Trente neuf ans d'un régime autocrate et
liberticide au Togo ont contribué de façon déterminante
à étouffer puis à rayer de nos comportements
individuels et collectifs les habitudes démocratiques et
les attributs y liés. Ceci est surtout amputable à
la politique désastreuse du RPT qui a tenté d'asservir
le Peuple togolais en cultivant la servilité et les réflexes
politiques bas en lieu et place du débat politique programmatique
et de la gestion transparente suivis par l'action conséquente,
ferme et vertueuse pour la postérité.
Forts des expériences des douze dernières
années de lutte pour la conquête de la démocratie,
nous estimons que le Peuple togolais est suffisamment mûr
pour faire ses propres choix en toute liberté et en connaissance
de cause aux prochaines élections, pour peu que ces élections
soient libres et transparentes.
De la position de l'Eglise (19.06.02)
Nous avons pris connaissance du Message en dix sept
points de la Conférence des Evêques du Togo (CET) du
19 juin 2002 à Lomé invitant tous les partis politiques
à participer aux prochaines élections.
Nous retenons de ce message, entre autres points
importants, l'urgence et la nécessité pour tous les
partis politiques de publier les textes programmatiques où
doivent être mis en évidence leurs objectifs et les
moyens concrets de réalisation de leurs objectifs, ainsi
que leur vision de société qu'ils veulent bâtir
ensemble avec l'aide du peuple togolais dans sa diversité
et son unité.
De la position de la CDPA (19.07.02)
Nous avons pris connaissance du Communiqué
de la Convention Démocratique des Peuples Africains (CDPA)

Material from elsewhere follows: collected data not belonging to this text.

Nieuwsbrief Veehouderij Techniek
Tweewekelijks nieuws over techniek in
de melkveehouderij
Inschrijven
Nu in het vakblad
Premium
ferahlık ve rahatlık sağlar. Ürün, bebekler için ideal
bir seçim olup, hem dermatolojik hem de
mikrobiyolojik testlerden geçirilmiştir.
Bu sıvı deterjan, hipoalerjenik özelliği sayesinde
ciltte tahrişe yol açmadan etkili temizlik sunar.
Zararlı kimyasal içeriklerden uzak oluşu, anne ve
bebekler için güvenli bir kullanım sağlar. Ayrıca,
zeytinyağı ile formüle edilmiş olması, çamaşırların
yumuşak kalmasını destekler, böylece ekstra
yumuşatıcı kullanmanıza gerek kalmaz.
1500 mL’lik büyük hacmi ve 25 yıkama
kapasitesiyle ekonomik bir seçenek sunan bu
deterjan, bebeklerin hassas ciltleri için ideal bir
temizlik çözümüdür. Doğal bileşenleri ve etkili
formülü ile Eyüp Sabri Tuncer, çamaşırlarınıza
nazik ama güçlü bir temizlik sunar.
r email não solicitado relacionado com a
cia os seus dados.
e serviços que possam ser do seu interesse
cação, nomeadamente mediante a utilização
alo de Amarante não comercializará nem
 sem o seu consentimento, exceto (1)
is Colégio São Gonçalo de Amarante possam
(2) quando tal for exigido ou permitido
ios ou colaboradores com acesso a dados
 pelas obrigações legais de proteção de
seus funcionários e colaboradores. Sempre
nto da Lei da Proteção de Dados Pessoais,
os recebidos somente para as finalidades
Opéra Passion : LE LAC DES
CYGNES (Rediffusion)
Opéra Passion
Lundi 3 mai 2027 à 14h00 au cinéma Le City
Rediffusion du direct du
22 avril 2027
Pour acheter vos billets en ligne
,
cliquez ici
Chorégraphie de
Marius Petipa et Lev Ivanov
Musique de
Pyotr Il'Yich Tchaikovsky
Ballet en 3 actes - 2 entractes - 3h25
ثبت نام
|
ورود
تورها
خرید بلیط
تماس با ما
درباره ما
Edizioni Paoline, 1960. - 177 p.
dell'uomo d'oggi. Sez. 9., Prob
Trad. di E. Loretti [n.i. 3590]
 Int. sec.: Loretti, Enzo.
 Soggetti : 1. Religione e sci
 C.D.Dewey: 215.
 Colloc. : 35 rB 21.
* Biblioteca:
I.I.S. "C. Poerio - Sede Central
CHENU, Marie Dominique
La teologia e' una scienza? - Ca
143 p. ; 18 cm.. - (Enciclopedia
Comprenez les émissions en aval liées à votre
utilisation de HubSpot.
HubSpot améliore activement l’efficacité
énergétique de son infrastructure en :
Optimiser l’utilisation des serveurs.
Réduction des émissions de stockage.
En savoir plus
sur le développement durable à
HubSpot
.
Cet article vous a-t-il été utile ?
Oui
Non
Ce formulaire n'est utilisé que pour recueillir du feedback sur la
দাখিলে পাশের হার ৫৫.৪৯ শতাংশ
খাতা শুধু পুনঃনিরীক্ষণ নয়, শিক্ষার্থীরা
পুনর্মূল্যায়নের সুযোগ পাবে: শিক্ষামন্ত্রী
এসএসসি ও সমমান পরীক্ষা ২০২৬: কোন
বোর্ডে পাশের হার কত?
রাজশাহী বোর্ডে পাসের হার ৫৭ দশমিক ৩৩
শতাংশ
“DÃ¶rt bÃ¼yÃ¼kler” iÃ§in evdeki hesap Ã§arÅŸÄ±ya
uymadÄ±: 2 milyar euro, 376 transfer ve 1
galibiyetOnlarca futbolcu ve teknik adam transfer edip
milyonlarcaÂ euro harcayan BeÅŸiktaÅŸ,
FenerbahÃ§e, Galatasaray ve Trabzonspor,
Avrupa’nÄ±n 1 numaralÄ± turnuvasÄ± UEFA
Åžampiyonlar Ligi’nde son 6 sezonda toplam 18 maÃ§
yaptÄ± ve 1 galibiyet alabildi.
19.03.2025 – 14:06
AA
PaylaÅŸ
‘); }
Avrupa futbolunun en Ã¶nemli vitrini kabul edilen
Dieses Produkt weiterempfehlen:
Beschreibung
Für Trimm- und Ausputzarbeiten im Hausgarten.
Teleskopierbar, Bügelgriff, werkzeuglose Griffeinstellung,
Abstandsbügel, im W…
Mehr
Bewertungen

du 19 juillet 2002 à Lomé évoquant les concertations
entreprises depuis le 4 juin 2002 en vue de s'entendre sur une base
minimale d'une union forte des partis d'opposition CAR, UFC et CDPA
et les difficultés rencontrées par cette tentative
actuellement mise en suspens pour revoir leurs propositions respectives.
Nous retenons également que les discussions
à ce sujet ont achoppé sur le deuxième des
trois points principaux suivants:
1. la mise en place d'une structure commune de gestion de la lutte,
2. une alliance électorale basée sur le choix de candidatures
uniques
lors des prochaines élections législatives au cas
où celles-ci adviendraient
3. la gestion commune de l'État après la victoire
des forces démocratiques.
Nous en retenons que les difficultés portent
notamment sur le principe des candidatures uniques de l'opposition
par circonscription électorale et que la CDPA et le CAR ont
manifesté leur volonté d'adopter les trois principes
ci-dessus cités.
De la position de la CPP (19.07.02)
Nous avons pris connaissance du Communiqué
du Comité directeur de la Convention Patriotique Panafricaine
(CPP) du 19 juillet 2002 à Lomé proposant une fusion
des partis d'opposition comme une base commune pour l'alternance.

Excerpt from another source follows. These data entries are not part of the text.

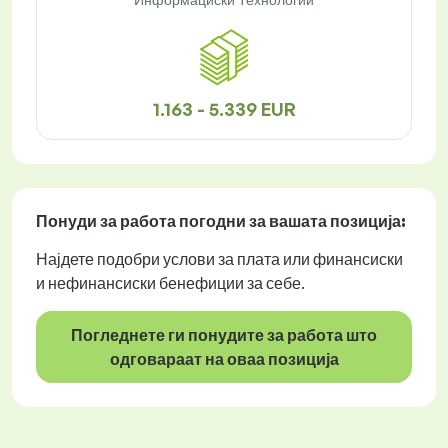
1.163 - 5.339 EUR
Понуди за работа
погодни за вашата позиција:
Најдете подобри услови за плата или финансиски
и нефинансиски бенефиции за себе.
Погледнете ги понудите за работа што
одговараат на оваа позиција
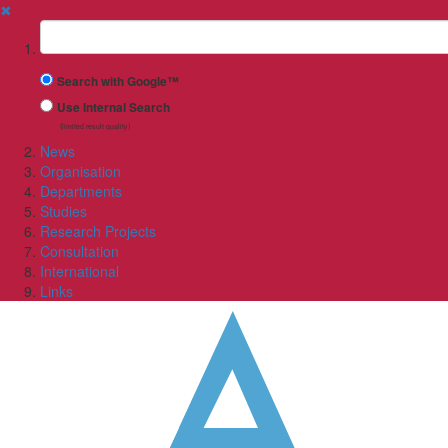
✖
Suchbegriff
Search with Google™
Use Internal Search
(limited result quality)
News
Organisation
Departments
Studies
Research Projects
Consultation
International
Links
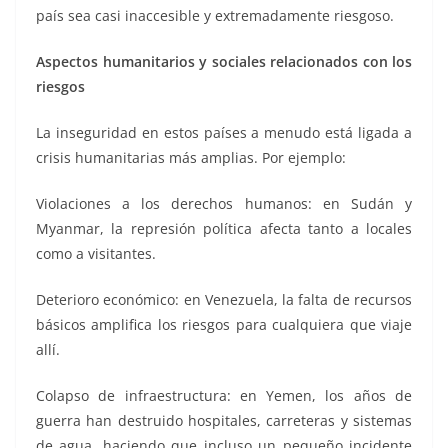
país sea casi inaccesible y extremadamente riesgoso.
Aspectos humanitarios y sociales relacionados con los
riesgos
La inseguridad en estos países a menudo está ligada a
crisis humanitarias más amplias. Por ejemplo:
Violaciones a los derechos humanos: en Sudán y
Myanmar, la represión política afecta tanto a locales
como a visitantes.
Deterioro económico: en Venezuela, la falta de recursos
básicos amplifica los riesgos para cualquiera que viaje
allí.
Colapso de infraestructura: en Yemen, los años de
guerra han destruido hospitales, carreteras y sistemas
de agua, haciendo que incluso un pequeño incidente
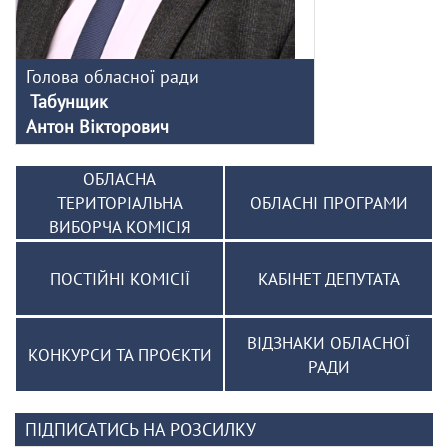
Голова обласної ради
Табунщик
Антон Вікторович
ОБЛАСНА
ТЕРИТОРІАЛЬНА
ОБЛАСНІ ПРОГРАМИ
ВИБОРЧА КОМІСІЯ
ПОСТІЙНІ КОМІСІЇ
КАБІНЕТ ДЕПУТАТА
ВІДЗНАКИ ОБЛАСНОЇ
КОНКУРСИ ТА ПРОЄКТИ
РАДИ
ПІДПИСАТИСЬ НА РОЗСИЛКУ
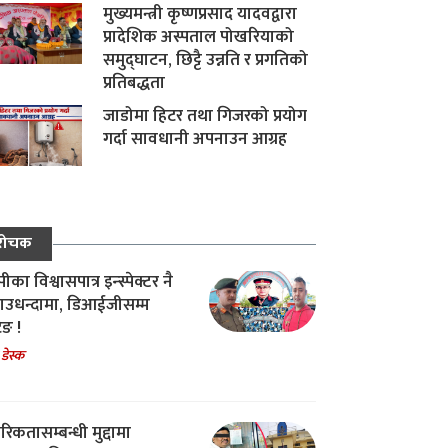
मुख्यमन्त्री कृष्णप्रसाद यादवद्वारा
प्रादेशिक अस्पताल पोखरियाको
समुद्घाटन, छिट्टै उन्नति र प्रगतिको
प्रतिबद्धता
जाडोमा हिटर तथा गिजरको प्रयोग
गर्दा सावधानी अपनाउन आग्रह
रोचक
का विश्वासपात्र इन्स्पेक्टर नै
उधन्दामा, डिआईजीसम्म
िङ !
 डेस्क
रिकतासम्बन्धी मुद्दामा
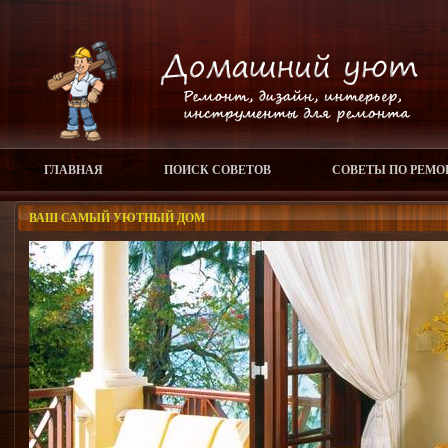
ГЛАВНАЯ
ПОИСК СОВЕТОВ
СОВЕТЫ ПО РЕМО
ВАШ САМЫЙ УЮТНЫЙ ДОМ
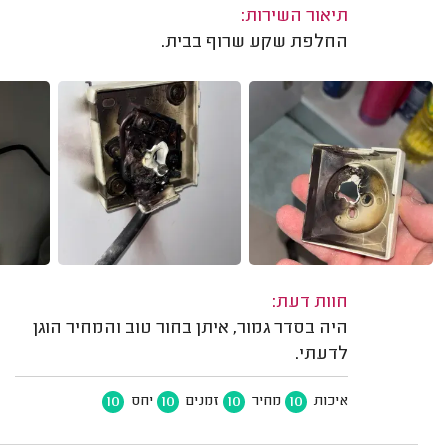
תיאור השירות:
החלפת שקע שרוף בבית.
חוות דעת:
היה בסדר גמור, איתן בחור טוב והמחיר הוגן
לדעתי.
10
10
10
10
איכות
מחיר
זמנים
יחס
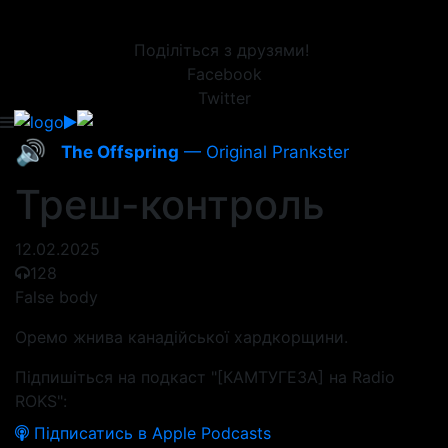
Поділіться з друзями!
Facebook
Twitter
🔊
The Offspring
— Original Prankster
Треш-контроль
12.02.2025
128
False body
Оремо жнива канадійської хардкорщини.
Підпишіться на подкаст "[КАМТУГЕЗА] на Radio
ROKS":
Підписатись в Apple Podcasts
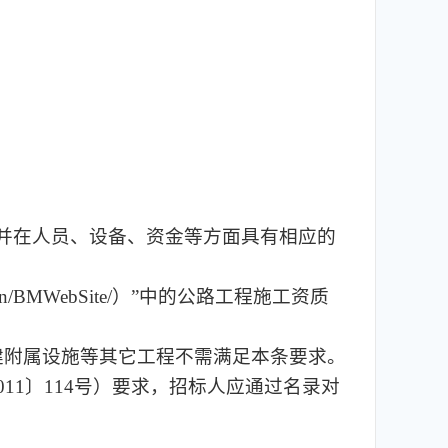
绩，并在人员、设备、资金等方面具有相应的
n/BMWebSite/）”中的公路工程施工资质
建附属设施等其它工程不需满足本条要求。
1〕114号）要求，招标人应通过名录对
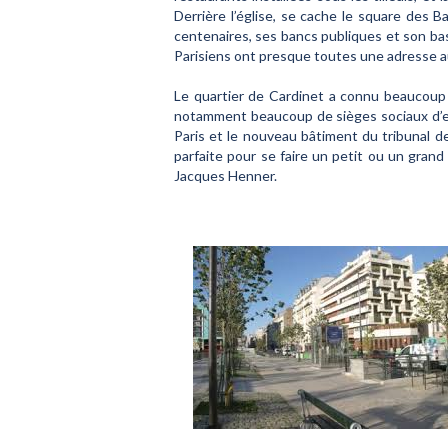
Derrière l’église, se cache le square des B
centenaires, ses bancs publiques et son ba
Parisiens ont presque toutes une adresse a
Le quartier de Cardinet a connu beaucoup
notamment beaucoup de sièges sociaux d’entr
Paris et le nouveau bâtiment du tribunal 
parfaite pour se faire un petit ou un grand
Jacques Henner.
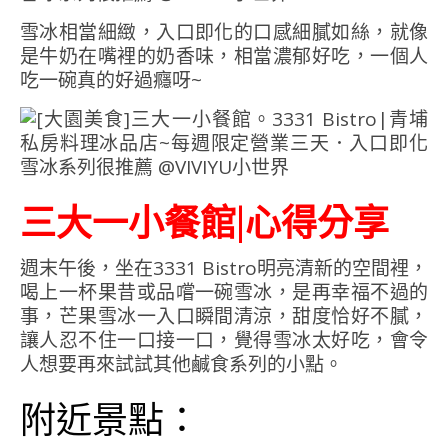
雪冰相當細緻，入口即化的口感細膩如絲，就像
是牛奶在嘴裡的奶香味，相當濃郁好吃，一個人
吃一碗真的好過癮呀~
三大一小餐館|心得分享
週末午後，坐在3331 Bistro明亮清新的空間裡，
喝上一杯果昔或品嚐一碗雪冰，是再幸福不過的
事，芒果雪冰一入口瞬間清涼，甜度恰好不膩，
讓人忍不住一口接一口，覺得雪冰太好吃，會令
人想要再來試試其他鹹食系列的小點。
附近景點：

De l'Appel de l'Eglise à participer aux élections
(30 juillet 2002)
Nous avons pris connaissance de l'Appel de la Conférence
Episcopale du Togo (CET) du 30 juillet 2002 à Lomé
invitant tous les partis à participer aux législatives
afin de permettre au peuple de désigner ses représentants
en toute liberté et connaissance de cause.
De la position de l'UFC (02.08.02)
Nous avons pris connaissance du Communiqué
de l'Union des Forces de Changement (UFC) du 2 août 2002 à
Lomé appelant tous les partis du pays à une "mobilisation
générale et patriotique pour la fin du régime
du président Gnassingbé Eyadéma.
Nous retenons que l'UFC "est plutôt favorable à
la pluralité de candidatures au premier tour et un soutien
commun au candidat de l'opposition le mieux placé au deuxième
tour".
De la position du CAR (04.08.02)
Nous avons pris connaissance de l'Appel du Comité
d'Action pour le renouveau (CAR) du 4 août 2002 à Lomé
appelant à l'union de l'opposition pour une solution de rechange
au régime du président Gnassingbé Eyadéma,
qui plaide à tout mettre en uvre pour offrir au peuple
togolais une alternative à travers un front uni".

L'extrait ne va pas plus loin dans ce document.